Daily worked with many of the well-known artists in country music during the 1950s and 1960s, especially George Jones, who looked upon him as a father figure and as a business advisor.
Daily also founded the Musicor Records label in the 1960s with Art Talmadge, and George Jones was their biggest name.
Daily also founded a label with the unusual one-letter name "D" Records focusing on Texas acts, but none of them matched his previous success.
George Jones and Gene Pitney were by far the biggest names on the Musicor label, so by the time the 1970s arrived, with Pitney no longer making records and Jones moving on to Epic Records, Musicor was left without any big names enough to make the label viable.
In 1967, on the recommendation of Kitty Wells and Roger Miller, Daily teamed young guitarist Zane Ashton (aka Bill Aken) with United Artist country singer Kathy Dee, who had just hit "Don't Leave Me Lonely Too Long".
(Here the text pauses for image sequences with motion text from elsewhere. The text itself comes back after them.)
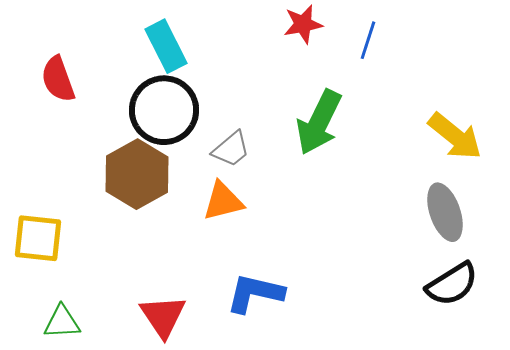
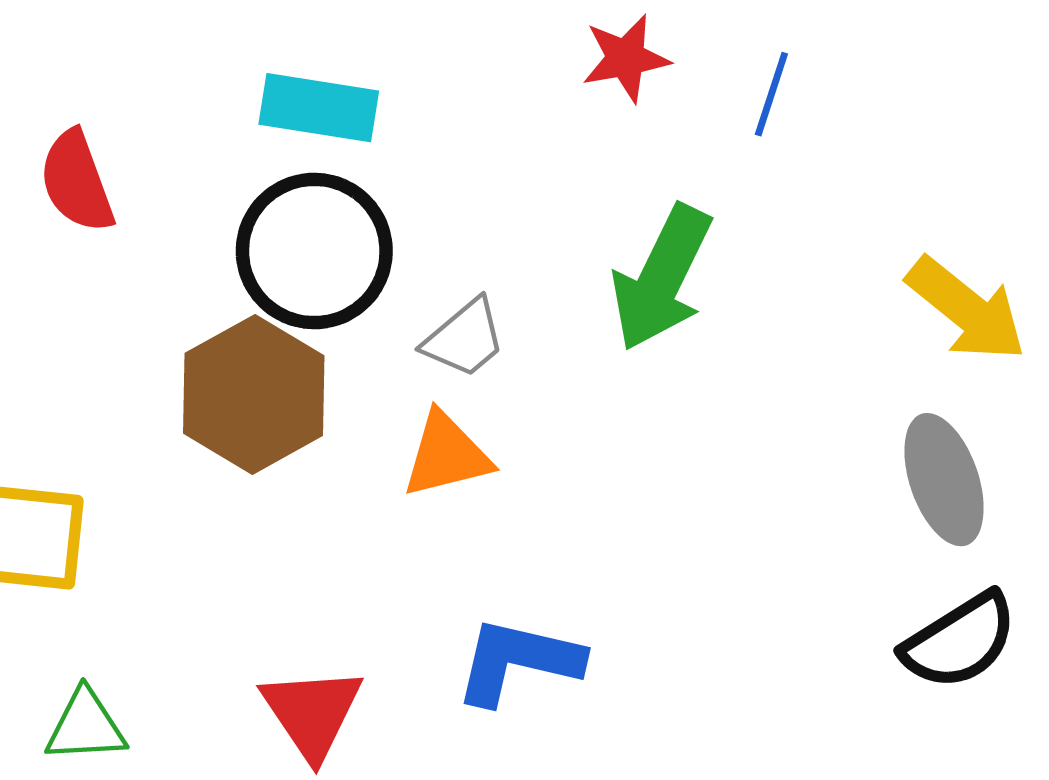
cyan rectangle: (166, 46) -> (319, 108), turned -54

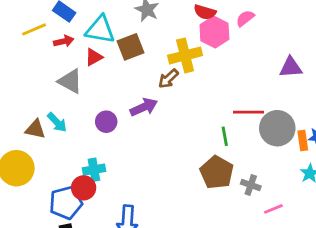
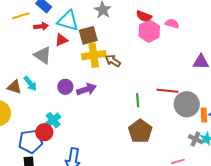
pink semicircle: (245, 18) -> (172, 24), turned 48
yellow cross: (185, 55) -> (94, 55), moved
brown arrow: (168, 79) -> (113, 61), turned 70
purple arrow: (144, 107) -> (86, 89), moved
green line: (225, 136) -> (138, 100), moved
cyan cross: (94, 170) -> (53, 120), turned -35
gray cross: (251, 185) -> (195, 139), moved

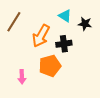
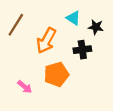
black cross: (64, 44) -> (82, 50), moved
pink arrow: (22, 77) -> (25, 87), turned -48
These productions, along with those done for Ray Price and Eddy Arnold, helped usher in the use of big string sections on country music records.
Pappy Daily also owned Big State Distributors in Dallas, Texas, the wholesale distributor of over 100 independent labels, including Atlantic, London, Roulette, A&M, Scepter, Deram, Rolling Stone, and the entire Motown group (Motown, Tamala, Gordy) with artists such as The Supremes, Diana Ross, The Jackson 5, Michael Jackson, and Marvin Gaye.